2) The lyrics, mostly by Van Dyke Parks (above), are uneven. Some are brilliant, some are overly precious, some are embarrassing.
But we find, after careful listening, that the following propositions are also true:
1) SMiLE is a great work of art, a masterpiece, and like nothing else in the history of American music . . . well, since Charles Ives, anyway. In Ives's work, Holiday Symphony, for example, Wilson could have found a workable intellectual rationale for what he was doing — a kind of collage strategy, with discrete passages of music connected to each other by the associations of memory (as well as the whims and tastes of the composer.) For all the musical influences coursing through SMiLE, though, I doubt if Wilson listened much to Ives, whose intellectuality and dissonance would not have appealed to him.
2) There is a coherence to SMiLE which derives from the sheer beauty and audacity of the music, and the logic of Wilson's own ear — the clear, utterly sensible flow of Wilson's joy in music, of every kind, from hymns to doo-wop. It's all unified further by the magical harmonies Wilson conceived for the voices of The Beach Boys. He recorded the vocal parts over and over again, trying to get the transcendent effect he was after — that little bit of magic beyond the sweet sounds that would constitute a proper musical offering . . . to God, as he saw it.
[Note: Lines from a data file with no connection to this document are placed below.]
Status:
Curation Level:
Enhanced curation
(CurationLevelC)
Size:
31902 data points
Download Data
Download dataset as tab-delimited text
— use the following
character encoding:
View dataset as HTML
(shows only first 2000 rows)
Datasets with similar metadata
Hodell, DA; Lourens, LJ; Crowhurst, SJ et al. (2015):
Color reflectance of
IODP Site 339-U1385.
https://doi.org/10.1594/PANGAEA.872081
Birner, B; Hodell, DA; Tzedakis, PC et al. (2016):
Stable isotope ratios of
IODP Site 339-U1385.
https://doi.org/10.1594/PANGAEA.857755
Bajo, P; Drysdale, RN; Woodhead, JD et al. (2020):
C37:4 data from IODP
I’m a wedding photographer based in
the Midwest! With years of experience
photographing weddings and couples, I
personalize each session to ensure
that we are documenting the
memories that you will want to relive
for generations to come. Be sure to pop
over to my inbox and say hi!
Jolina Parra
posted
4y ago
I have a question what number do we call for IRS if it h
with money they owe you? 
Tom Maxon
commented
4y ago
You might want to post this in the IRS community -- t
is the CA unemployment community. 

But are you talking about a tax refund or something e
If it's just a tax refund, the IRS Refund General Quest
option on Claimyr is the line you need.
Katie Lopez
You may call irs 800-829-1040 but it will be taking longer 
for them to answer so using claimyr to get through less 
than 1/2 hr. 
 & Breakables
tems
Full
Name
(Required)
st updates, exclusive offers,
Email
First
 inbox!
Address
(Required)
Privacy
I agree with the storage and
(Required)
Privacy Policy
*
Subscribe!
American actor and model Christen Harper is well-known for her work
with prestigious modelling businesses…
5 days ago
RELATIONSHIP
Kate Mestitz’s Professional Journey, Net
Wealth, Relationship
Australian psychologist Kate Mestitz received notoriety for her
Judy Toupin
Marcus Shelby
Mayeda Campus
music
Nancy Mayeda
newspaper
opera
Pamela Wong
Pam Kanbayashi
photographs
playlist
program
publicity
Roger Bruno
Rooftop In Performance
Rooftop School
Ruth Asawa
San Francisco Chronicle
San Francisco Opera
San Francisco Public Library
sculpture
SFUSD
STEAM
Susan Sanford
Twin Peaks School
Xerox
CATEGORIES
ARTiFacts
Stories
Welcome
He wanted SMiLE to be a musical offering to God.
3) SMiLE is a musical offering to God, of the best Wilson felt was inside himself. He wanted it to be more than he could realize at the time, but it's enough, as it is — a worthy offering.
4) Because the music is modular, built of passages connected to each other mostly by feel and intuition, it's possible to listen to the studio outtakes with the same pleasure and sense of discovery one has when listening to the reconstruction of the proposed whole. The musical passages are brilliant tesserae that can be combined into any number of mosaic patterns — each of which offers a different and wondrous new image.